I addressed a question of getting lean with critical thinking1 and this topic is related to what food we should eat and what food we should not. I can analyse all possible food products, but I better provide an example of a product and give some advices about directing your attention while thinking about this particular topic.
So let’s start with some basic things. Even the best and the healthiest food can harm a person if he will eat only this kind of food. Of course it is possible to make a mixture which can replace all other products, but it should be discussed as a separate topic.
I also don’t want you to trust every word here, that’s why I prefer to give information that you can check yourself before making any decisions. And our topic of the day will be table sugar, also known as sucrose.
People have different opinions and beliefs regarding sugar. Some say it is good, others say it is bad, yet others say it is evil. Fortunately you don’t have to trust a random information source, if you can check it. I prefer to trust academic publications, because these publications are created after conducting some experiments. And these experiments can be conducted again to test a hypothesis from an article.
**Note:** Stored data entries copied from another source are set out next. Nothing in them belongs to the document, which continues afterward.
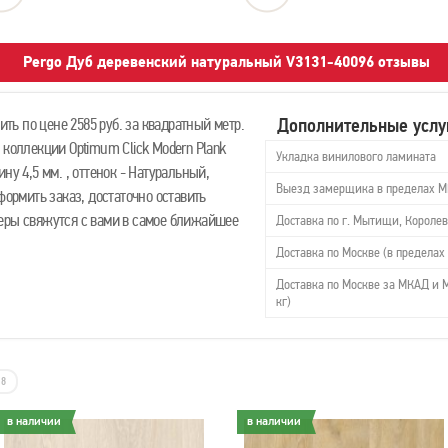
Pergo Дуб деревенский натуральный V3131-40096 отзывы
Дополнительные услу
ь по цене 2585 руб. за квадратный метр.
 коллекции Optimum Click Modern Plank
Укладка винилового ламината
ну 4,5 мм. , оттенок - Натуральный,
Выезд замерщика в пределах 
формить заказ, достаточно оставить
еры свяжутся с вами в самое ближайшее
Доставка по г. Мытищи, Королев
Доставка по Москве (в пределах 
Доставка по Москве за МКАД и М
кг)
8
в наличии
в наличии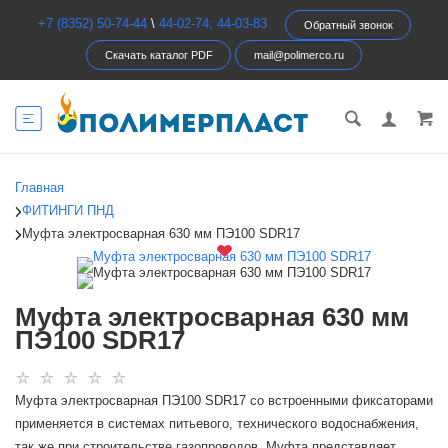
+7 (8352) 50-74-44
\
44-02-74; 44-03-83
Обратный звонок
Скачать каталог PDF
mail@polimerco.ru
Главная
ФИТИНГИ ПНД
Муфта электросварная 630 мм ПЭ100 SDR17
Муфта электросварная 630 мм
ПЭ100 SDR17
Муфта электросварная ПЭ100 SDR17 со встроенными фиксаторами
применяется в системах питьевого, технического водоснабжения,
так же при строительстве газопроводов. Муфта представляет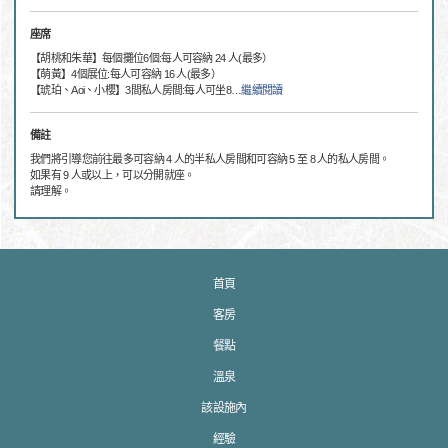
座席
【胡桃和朱華】每個攤位6個:每人可容納 24 人(最多）
【萌黃】4個展位:每人可容納 16 人(最多）
【琥珀、Aoi、小櫻】3間私人房間:每人可坐8
…
繼續閱讀
備註
我們將引導您前往最多可容納 4 人的半私人房間和可容納 5 至 8 人的私人房間。
如果有 9 人或以上，可以分開就座。
請理解。
首頁
客房
餐點
溫泉
該設施內
經驗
You can also check the institution which employs authors of an article. Also a good idea to check sources of financing, because if you find a text sponsored by a sugar company which discusses benefits of sugar or a text sponsored by artificial sweeteners company which promotes said sweeteners, you should suspect a foul play. Other things to check: reputation of authors and mentions of their names anywhere, content of their other publications, their possible goals to write this paper.
If you believe it is too hard to read all these academic papers, there are possibile shortcuts. You can specifically look for meta-analysis papers, such papers discuss a number of other papers about a specific topic and yield a conclusion based on all these papers. But still don’t forget to check authors, source of financing and so on.
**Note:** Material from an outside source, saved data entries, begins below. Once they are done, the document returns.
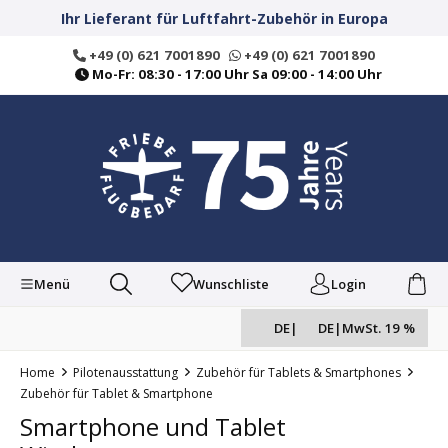
alt springen
Ihr Lieferant für Luftfahrt-Zubehör in Europa
+49 (0) 621 7001890
+49 (0) 621 7001890
Mo-Fr: 08:30 - 17:00 Uhr Sa 09:00 - 14:00 Uhr
Menü
Wunschliste
Login
DE
|
DE
|
MwSt. 19 %
Home
Pilotenausstattung
Zubehör für Tablets & Smartphones
Zubehör für Tablet & Smartphone
Smartphone und Tablet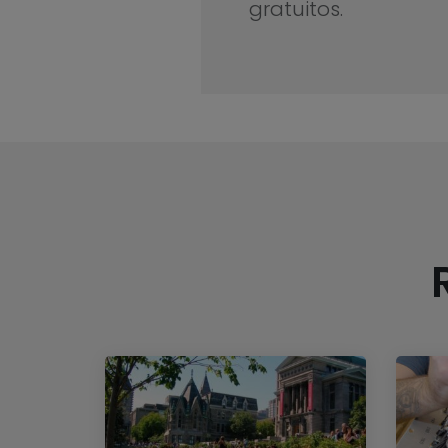
gratuitos.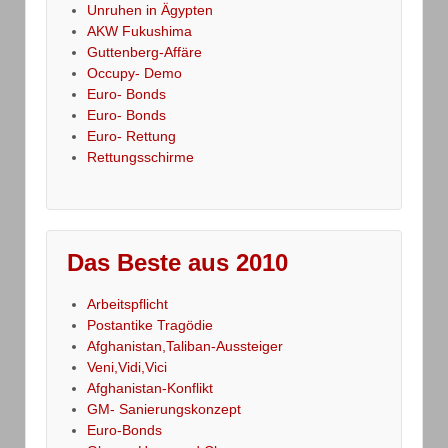
Unruhen in Ägypten
AKW Fukushima
Guttenberg-Affäre
Occupy- Demo
Euro- Bonds
Euro- Bonds
Euro- Rettung
Rettungsschirme
Das Beste aus 2010
Arbeitspflicht
Postantike Tragödie
Afghanistan,Taliban-Aussteiger
Veni,Vidi,Vici
Afghanistan-Konflikt
GM- Sanierungskonzept
Euro-Bonds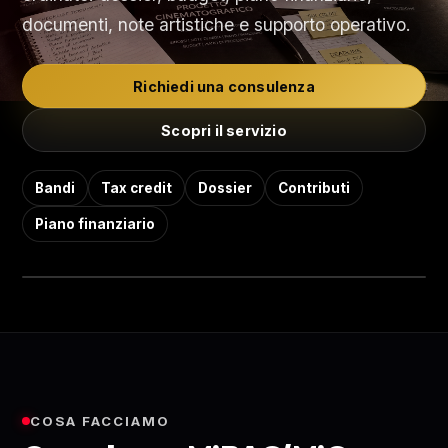
documenti, note artistiche e supporto operativo.
Richiedi una consulenza
Scopri il servizio
Documenti chiari, progetto più
Bandi
forte
Tax credit
Dossier
Contributi
Piano finanziario
Una consulenza concreta per preparare
materiali completi, leggibili e coerenti.
COSA FACCIAMO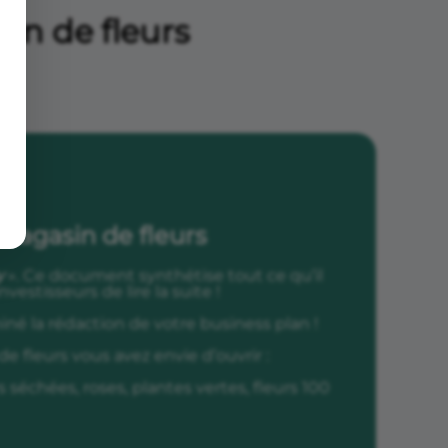
in de fleurs
5
 magasin de fleurs
y
». Ce document synthétise tout ce qu’il
vestisseurs de lire la suite !
iné la rédaction de votre business plan !
fleurs vous avez envie d’ouvrir :
 séchées, roses, plantes vertes, fleurs 100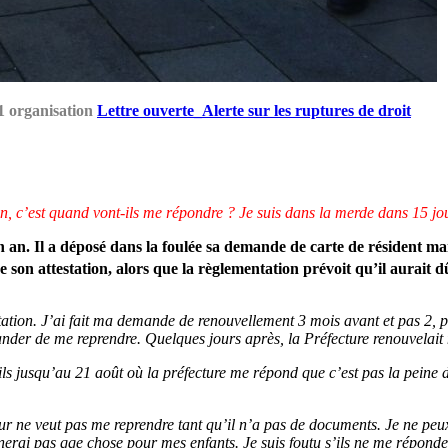
41 organisation
Lettre ouverte_Alerte sur les ruptures de droit
tion, c’est quand vont-ils me répondre ? Je suis dans la merde dans 15 jo
n an. Il a déposé dans la foulée sa demande de carte de résident mais
son attestation, alors que la règlementation prévoit qu’il aurait d
tation. J’ai fait ma demande de renouvellement 3 mois avant et pas 2, p
der de me reprendre. Quelques jours après, la Préfecture renouvelait 
ils jusqu’au 21 août où la préfecture me répond que c’est pas la peine d
eur ne veut pas me reprendre tant qu’il n’a pas de documents. Je ne peux
nerai pas qqe chose pour mes enfants. Je suis foutu s’ils ne me réponden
Another way is to find a person who reads a lot of academic papers and writes conclusions based on these papers. Basically it is another sort of meta-analysis, but it is usually less strict and it isn’t published in academic journals. You still need to check reputation of this person, his goals, his financing sources and so on. A good idea is to check some of references he mentions, to be sure he correctly understand articles he cites.
You can also mix three methods I mentioned. Now you may wonder, where is a discussion of sucrose? Sorry, I decided to leave it to you, so you can find texts about sugar, how good or how bad it is. Then you can apply methods I discussed to check these texts.